A final set of indications listed by Dioscorides for internal use of rue is pains of the hip joints and of the joints, and internal swellings and oedema. These passed down through the Arabic and Renaissance writers before being neglected. Treatment of the joints may be carried out by internal medicine and by external applications, as we have seen. A piece of recent research hints at some credence to the advice in the old herbals. An extract of rue was found to have an antiinflammatory action in vitro in a model which measures nitric oxide production and showed that this was related to inhibition of nitric oxide synthase. The authors found that although it was much more effective than pure rutin, the action was also related to concentration of rutin. Williamson mentions the antioedema effect of rutin and cites other research on the antiinflammatory action of rue.
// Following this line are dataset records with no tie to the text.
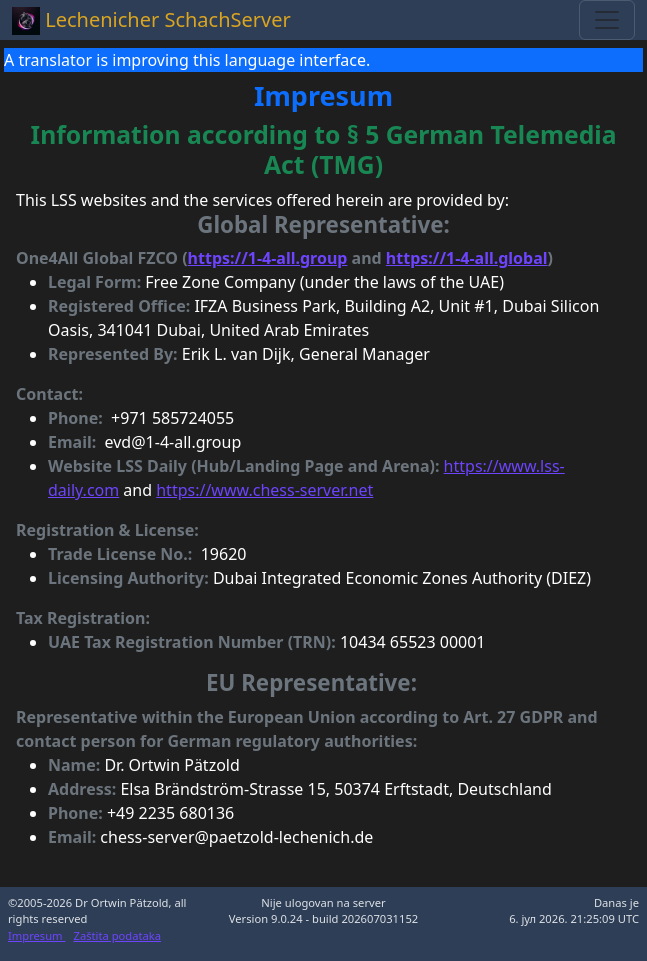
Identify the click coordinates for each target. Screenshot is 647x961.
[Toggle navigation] (607, 20)
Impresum (36, 935)
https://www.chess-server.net (264, 490)
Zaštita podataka (117, 935)
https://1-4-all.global (467, 258)
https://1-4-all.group (268, 258)
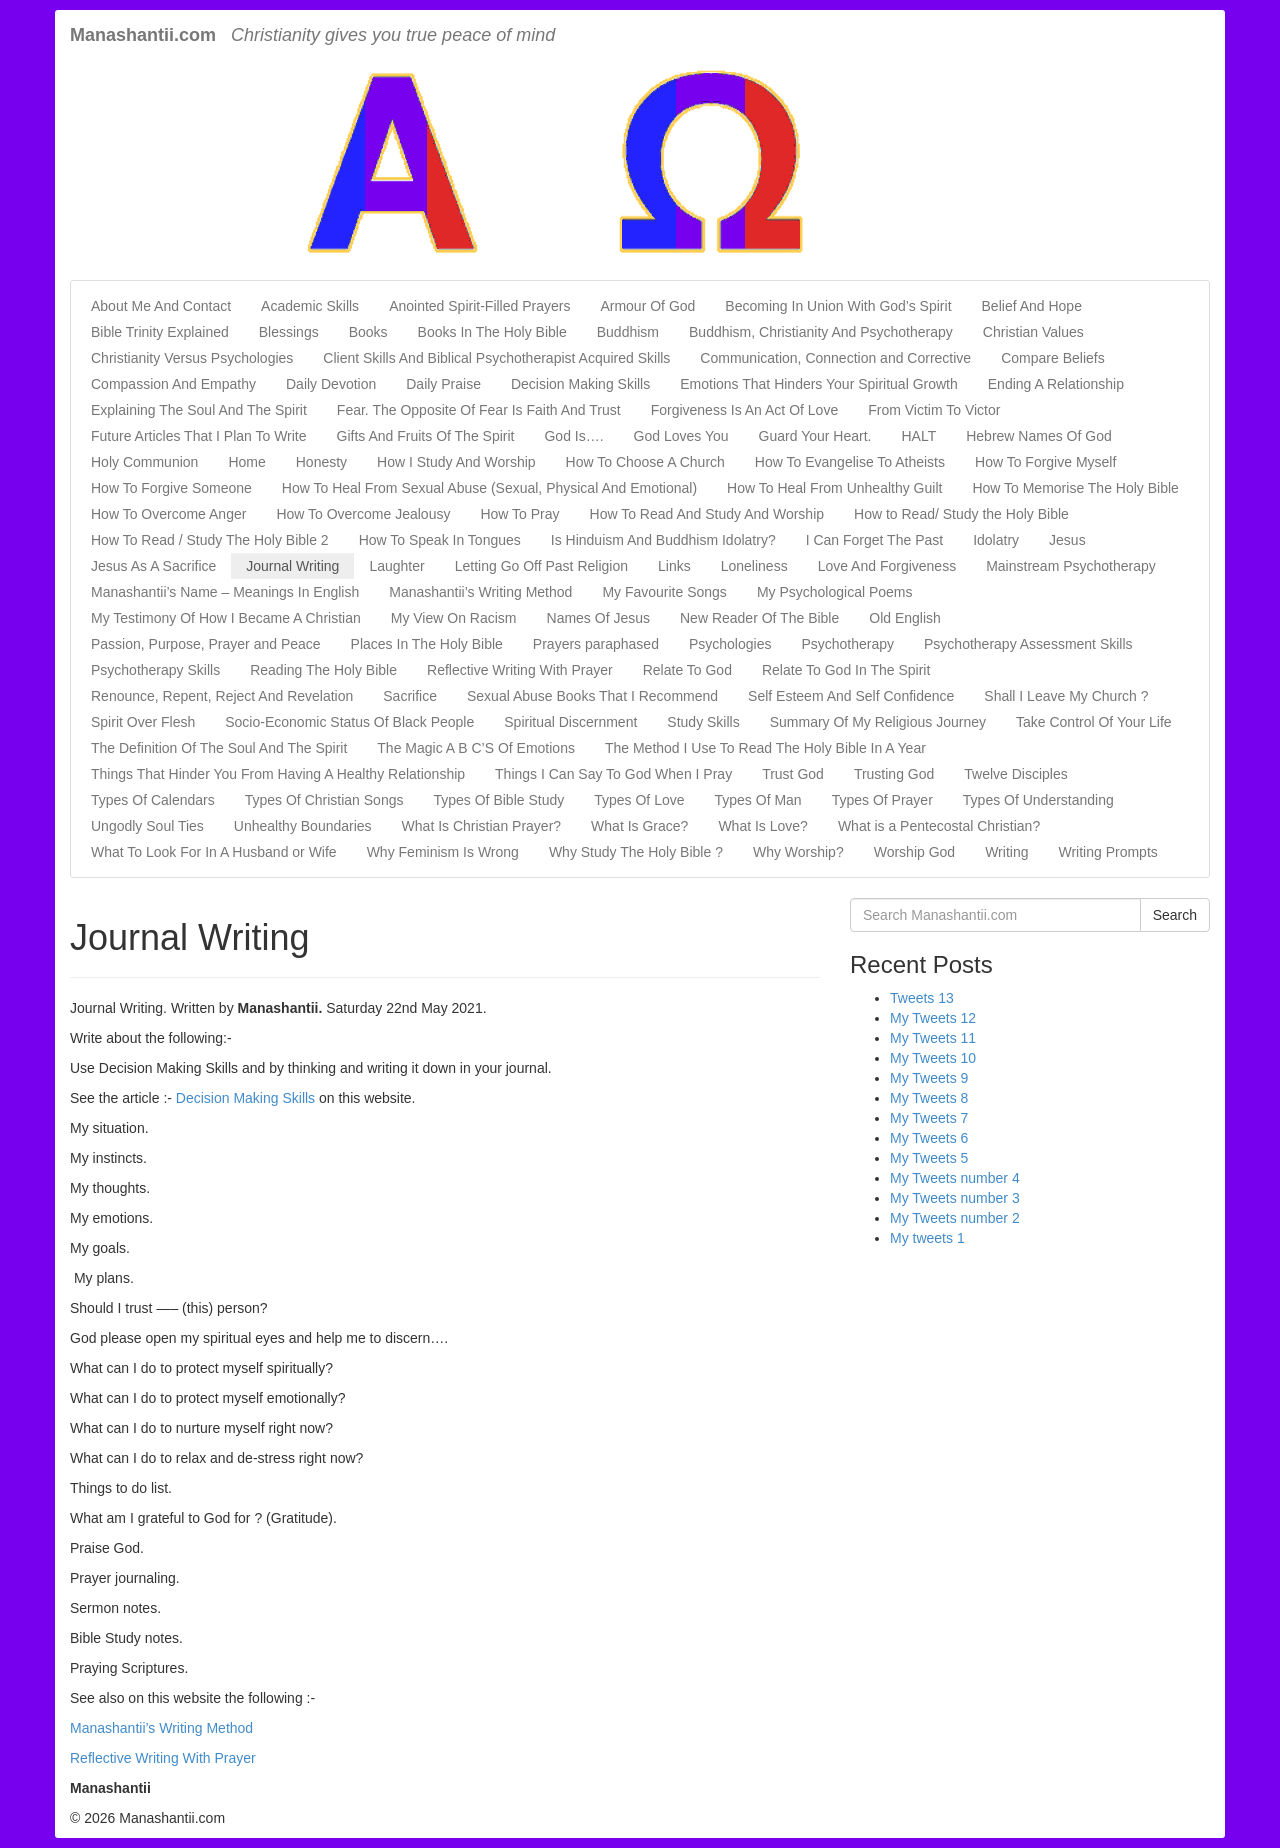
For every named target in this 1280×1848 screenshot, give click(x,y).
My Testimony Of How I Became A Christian (226, 618)
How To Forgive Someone (171, 488)
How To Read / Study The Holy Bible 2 (210, 540)
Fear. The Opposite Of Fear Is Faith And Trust (479, 410)
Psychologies (730, 644)
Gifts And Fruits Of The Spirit (426, 436)
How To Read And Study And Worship (707, 514)
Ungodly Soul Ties (147, 826)
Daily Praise (443, 384)
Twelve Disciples (1015, 774)
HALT (918, 436)
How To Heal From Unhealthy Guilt (834, 488)
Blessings (289, 332)
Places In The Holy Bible (427, 644)
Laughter (396, 566)
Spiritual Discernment (570, 722)
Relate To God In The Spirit (846, 670)
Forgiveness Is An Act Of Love (745, 410)
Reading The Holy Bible (323, 670)
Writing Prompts (1107, 852)
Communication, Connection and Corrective (835, 358)
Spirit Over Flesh (143, 722)
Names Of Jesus (598, 618)
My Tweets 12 (933, 1018)
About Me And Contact (161, 306)
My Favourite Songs (664, 592)
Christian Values (1033, 332)
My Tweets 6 (929, 1138)
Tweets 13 (922, 998)
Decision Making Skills (580, 384)
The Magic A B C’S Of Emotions (476, 748)
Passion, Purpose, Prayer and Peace (206, 644)
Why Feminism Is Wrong (443, 852)
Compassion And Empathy (173, 384)
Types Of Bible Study (498, 800)
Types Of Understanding (1038, 800)
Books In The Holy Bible (492, 332)
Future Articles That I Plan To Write (199, 436)
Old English (905, 618)
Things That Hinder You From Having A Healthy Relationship (278, 774)
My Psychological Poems (835, 592)
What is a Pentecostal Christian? (939, 826)
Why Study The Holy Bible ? (636, 852)
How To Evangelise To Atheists (850, 462)
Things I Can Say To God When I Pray (613, 774)
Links (674, 566)
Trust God (793, 774)
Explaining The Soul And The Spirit (199, 410)
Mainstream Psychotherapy (1071, 566)
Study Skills (703, 722)
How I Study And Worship (456, 462)
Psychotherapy (847, 644)
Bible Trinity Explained (160, 332)
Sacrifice (410, 696)
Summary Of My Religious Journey (878, 722)
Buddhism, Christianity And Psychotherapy (821, 332)
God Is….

There are other plants which are safer sources of rutin, as we have already stated, but the unusual constituents of rue – aliphatic ketones, furocoumarins and alkaloids – may have specific actions of their own to complement this antiinflammatory effect.
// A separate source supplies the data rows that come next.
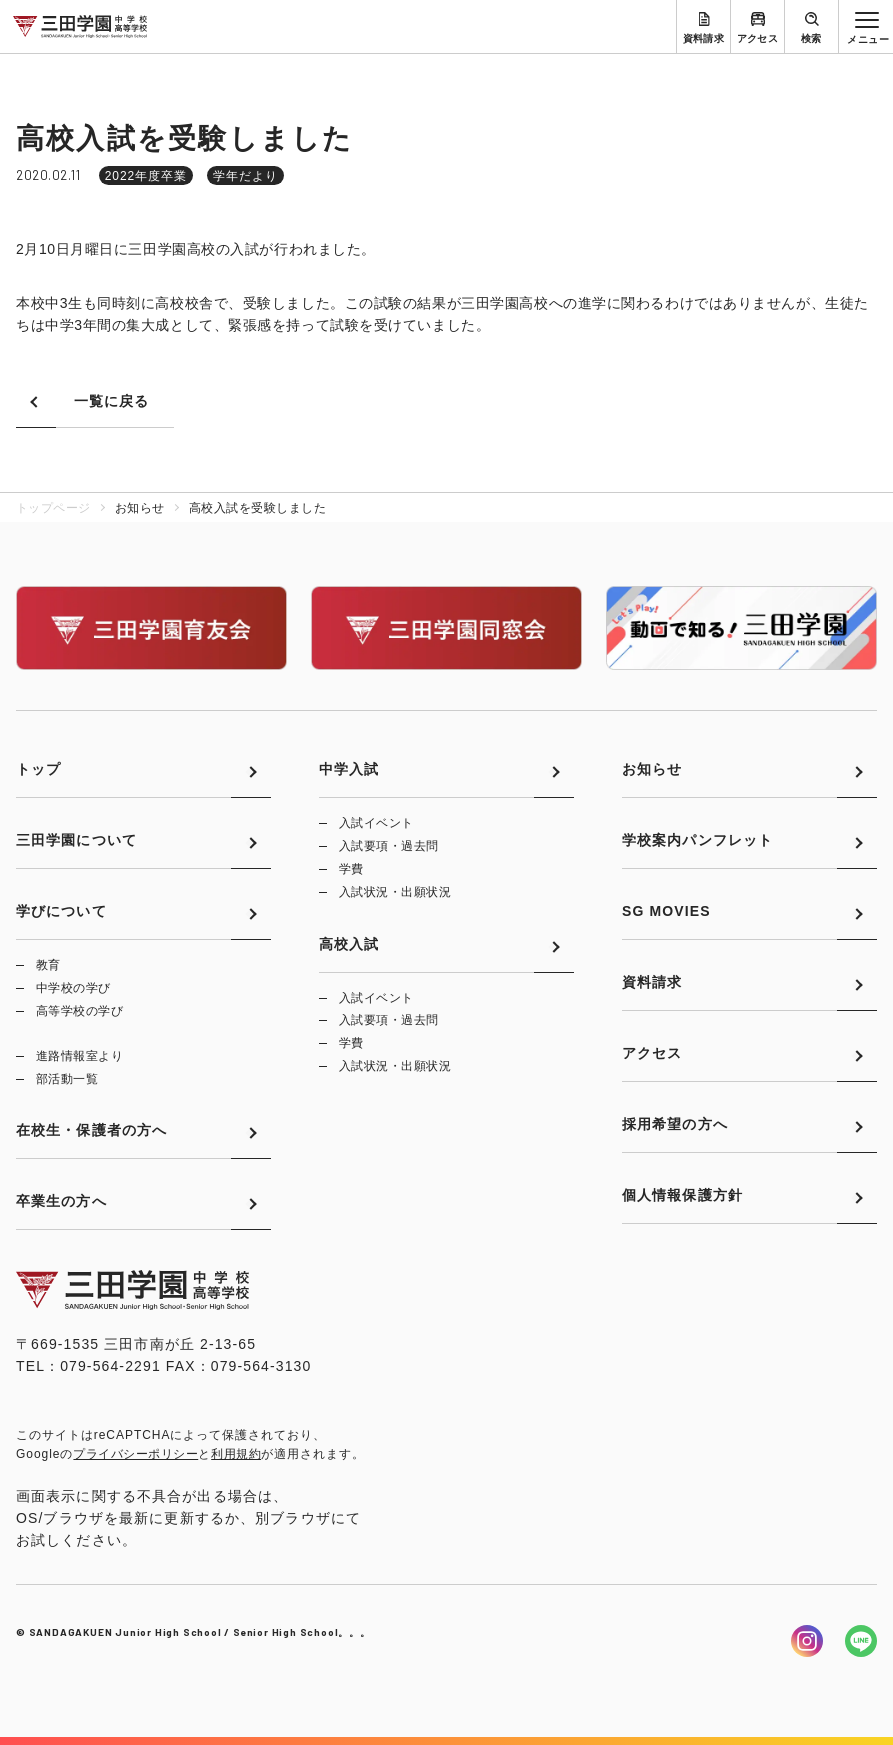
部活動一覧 (67, 1079)
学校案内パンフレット (697, 840)
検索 (811, 38)
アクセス (758, 38)
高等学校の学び (79, 1011)
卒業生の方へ (61, 1201)
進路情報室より (79, 1056)
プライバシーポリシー (135, 1454)
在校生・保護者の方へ (91, 1130)
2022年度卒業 (146, 176)
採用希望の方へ (675, 1124)
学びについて (61, 911)
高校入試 (349, 944)
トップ (38, 769)
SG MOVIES (666, 911)
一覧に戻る (112, 401)
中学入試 (349, 769)
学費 (351, 869)
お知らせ (652, 769)
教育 (48, 965)
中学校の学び (73, 988)
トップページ (53, 508)
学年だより (245, 176)
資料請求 (704, 38)
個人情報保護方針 (682, 1195)
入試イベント (376, 823)
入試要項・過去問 (389, 846)
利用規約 (236, 1454)
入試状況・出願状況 (395, 892)
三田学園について (76, 840)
We have seen a range of dosages employed in the above uses of rue, from the dew shaken from the flowers for an eye bath and a couple of fresh leaved chewed for nervous headache, palpitation and giddiness, to 2 oz of the fresh herb infused in a pint of beer for snake bite. This last use is unlikely to be repeated by herbal practitioners in a primary care setting, so we should instead consider the typical doses advocated. Again these have been as small as 2 tablespoons twice daily of an infusion made with a small teaspoon of rue to a glass of water, and as large as Weiss’ infusion to obtain the benefits of rutin from rue, where 1-2 tablespoons of dried herb per cup of boiling water is used and the infusion taken three times daily. The British Herbal Pharmacopoeia states 0.5-1 g of the dried herb, as infusion, or 0.5-1 mL of the liquid extract 1:1 25% alcohol, three times daily. Grieve proposes 15-30 grains (1-2 g) of the powdered herb and 0.5-1 drachm (1.7-3.5 mL) of the liquid extract. Hoffmann offers a tincture dosage of 1-4 mL of tincture 1:5 40% alcohol. Wren states 1 oz of dried herb infused in 1 pint of boiling water, the infusion taken in cupful doses.
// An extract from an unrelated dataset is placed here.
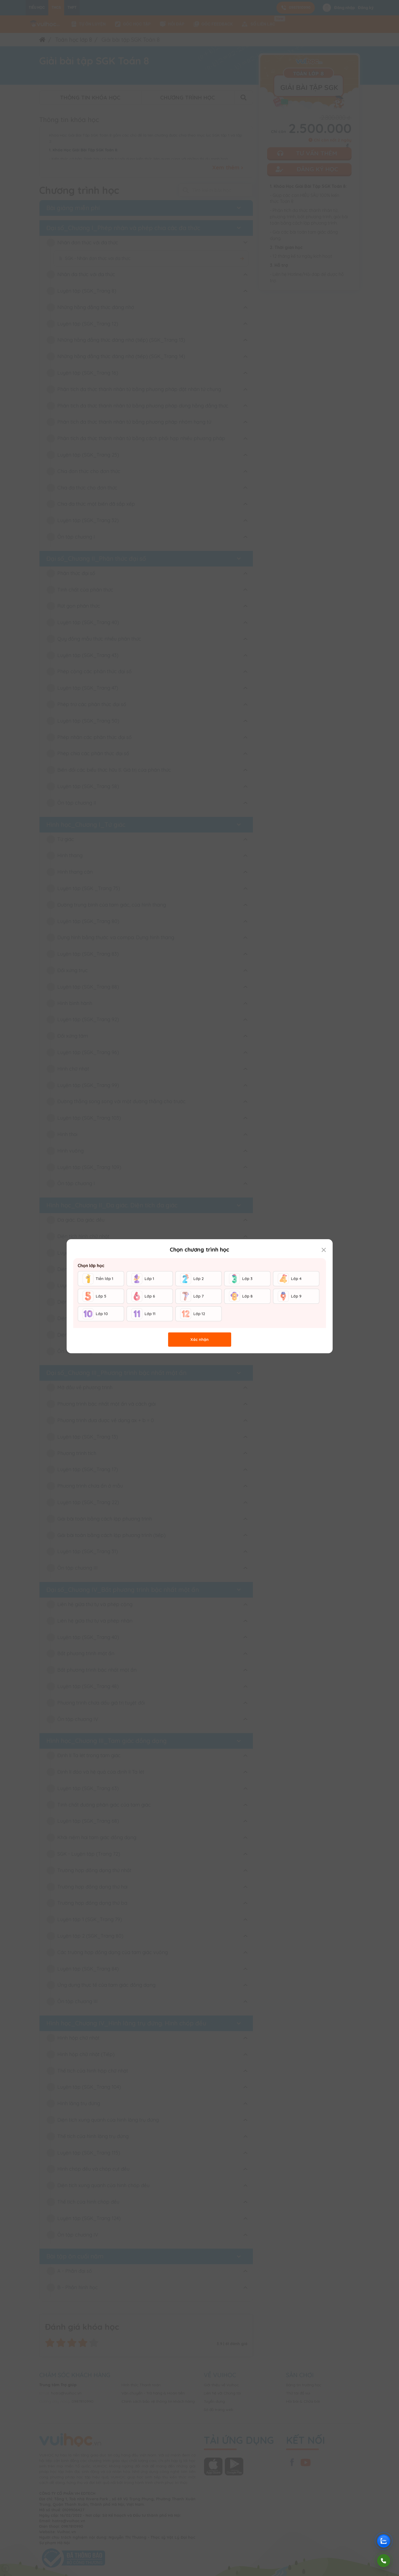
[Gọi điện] (383, 2560)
Bauhin writes that he must limit his comments on rue to what he himself has experienced of its efficacy, since it is virtually impossible to investigate the many claims made for rue by other authors. He provides instructions on how to prepare a distilled water, a conserve, a vinegar and an oil. For the latter, chopped and crushed fresh rue is infused in oil for 15 days in the sun or in a warm place, then decocted in a bain marie. The oil is strained and the process repeated twice more. As far as dosage is concerned, he proposes 1 drachm (4 g) of the powdered herb in warm wine for headaches due to cold. A handful of the (fresh?) herb decocted in wine until reduced by one third then strained, and with 4 oz sugar added, forms a drink for chest pain due to cold, to be taken morning and evening. In addition, 4 oz of the juice mixed with 1 drachm (4 g) of asafoetida seed Ferula assafoetida taken in a warm drink is helpful for epilepsy.